Exercise requirements » Count the lines below containing "nyilatkozat"; state the number only.
BEGIN Records for the exercise
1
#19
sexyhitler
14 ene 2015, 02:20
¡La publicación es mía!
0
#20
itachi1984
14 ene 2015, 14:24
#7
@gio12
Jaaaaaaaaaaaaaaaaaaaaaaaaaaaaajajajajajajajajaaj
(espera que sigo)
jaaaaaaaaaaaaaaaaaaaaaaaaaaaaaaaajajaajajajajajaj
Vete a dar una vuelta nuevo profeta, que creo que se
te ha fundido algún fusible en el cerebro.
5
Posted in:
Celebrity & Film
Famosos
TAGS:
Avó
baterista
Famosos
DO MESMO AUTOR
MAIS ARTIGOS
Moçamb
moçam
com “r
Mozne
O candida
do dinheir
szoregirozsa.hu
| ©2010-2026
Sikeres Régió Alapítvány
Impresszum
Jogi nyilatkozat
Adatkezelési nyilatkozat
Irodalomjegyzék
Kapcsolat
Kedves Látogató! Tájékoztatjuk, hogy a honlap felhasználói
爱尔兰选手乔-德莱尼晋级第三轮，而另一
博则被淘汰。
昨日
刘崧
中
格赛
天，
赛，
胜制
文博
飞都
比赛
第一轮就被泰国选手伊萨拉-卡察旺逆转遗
END Records for the exercise
Result for this exercise » 2